Wolfram Language & System Documentation Center

RegularExpression

represents the generalized regular expression specified by the string "regex".

Details

RegularExpression can be used to represent classes of strings in functions like StringMatchQ, StringReplace, StringCases, and StringSplit.
RegularExpression supports standard regular expression syntax of the kind used in typical string manipulation languages.
The following basic elements can be used in regular expression strings:

	c	the literal character c
	.	any character except newline
	[c₁c₂…]	any of the characters c_i
	[c₁-c₂]	any character in the range c₁–c₂
	[^c₁c₂…]	any character except the c_i
	p*	p repeated zero or more times
	p+	p repeated one or more times
	p?	zero or one occurrence of p
	p{m,n}	p repeated between m and n times
	p*?,p+?,p??	the shortest consistent strings that match
	(p₁p₂…)	strings matching the sequence p₁, p₂, …
	p₁\|p₂	strings matching p₁ or p₂

The following represent classes of characters:

	\\d	digit 0–9
	\\D	nondigit
	\\s	space, newline, tab, or other whitespace character
	\\S	non-whitespace character
	\\w	word character (letter, digit, or _)
	\\W	nonword character
	[[:class:]]	characters in a named class
	[^[:class:]]	characters not in a named class

The following named classes can be used: alnum, alpha, ascii, blank, cntrl, digit, graph, lower, print, punct, space, upper, word, xdigit.
The following represent positions in strings:
^ the beginning of the string (or line)

$ the end of the string (or line)

\\b word boundary

\\B anywhere except a word boundary
The following set options for all regular expression elements that follow them:

	(?i)	treat uppercase and lowercase as equivalent (ignore case)
	(?m)	make ^ and $ match start and end of lines (multiline mode)
	(?s)	allow . to match newline
	(?-c)	unset options

\\., \\[, etc. represent literal characters ., [, etc.
Analogs of named Wolfram Language patterns such as x:expr can be set up in regular expression strings using (regex).
Within a regular expression string, \\gn represents the substring matched by the n parenthesized regular expression object (regex). The shorter \\n is often equivalent to \\gn.
For the purpose of functions such as StringReplace and StringCases, any $n appearing in the right‐hand side of a rule RegularExpression["regex"]->rhs is taken to correspond to the substring matched by the n parenthesized regular expression object in regex. $0 represents the whole matched string.

Examples

open all close all

Basic Examples (2)

Find words involving the characters a, b, c, d, e:

Wolfram Language code: StringCases["adefgh12c34", RegularExpression["[a-e]+"]]
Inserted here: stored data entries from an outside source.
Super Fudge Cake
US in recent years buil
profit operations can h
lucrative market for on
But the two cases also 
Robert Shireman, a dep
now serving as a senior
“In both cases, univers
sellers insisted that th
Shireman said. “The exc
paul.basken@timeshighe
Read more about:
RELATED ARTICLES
Equivalent form using string patterns:

Wolfram Language code: StringCases["adefgh12c34", CharacterRange["a", "e"]..]

Decide whether the string consists of words and whitespace:

Wolfram Language code:

StringMatchQ["abcd
efgh
1234", RegularExpression["(\\w|\\s)*"]]

Equivalent form using string patterns:

Wolfram Language code:

StringMatchQ["abcd
efgh
1234", (WordCharacter | Whitespace)...]

Scope (22)

Basic Constructs (17)

Extract any character except newline:

Wolfram Language code: StringCases["a23b42c63d80, 123", RegularExpression["."]]

Wolfram Language code:

StringCases["a23b42c63d80, 123", Except["
", _] ]

Either of the characters "a" and "b":

Wolfram Language code: StringCases["a13b12c1da32efg", RegularExpression["[ab]"]]
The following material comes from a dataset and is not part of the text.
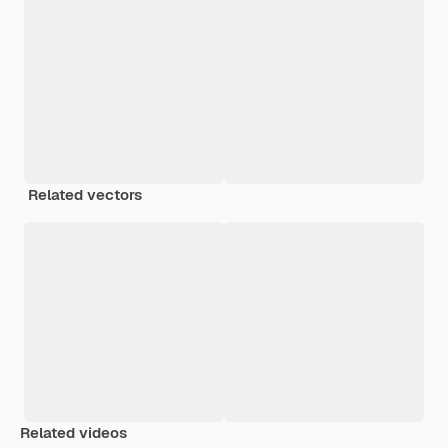
Related vectors
Related videos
Wolfram Language code: StringCases["a13b12c1da32efg", "a" | "b"]

Any character between "a" and "e", including "a" and "e":

Wolfram Language code: StringCases["adefgh12c34", RegularExpression["[a-e]"]]

Wolfram Language code: StringCases["adefgh12c34", CharacterRange["a", "e"]]

Any character except "a" and "1":

Wolfram Language code: StringCases["a13b12c17a32", RegularExpression["[^a1]"]]

Wolfram Language code: StringCases["a13b12c17a32", Except["a" | "1", _]]

Any digit repeated one or more times:

Wolfram Language code: StringCases["a23b4222c63333d80", RegularExpression["\\d+"]]

Wolfram Language code: StringCases["a23b4222c63333d80", NumberString]

The character "a" repeated 2 or 3 times:

Wolfram Language code: StringCases["aabc1aaaagh2ade", RegularExpression["a{2,3}"]]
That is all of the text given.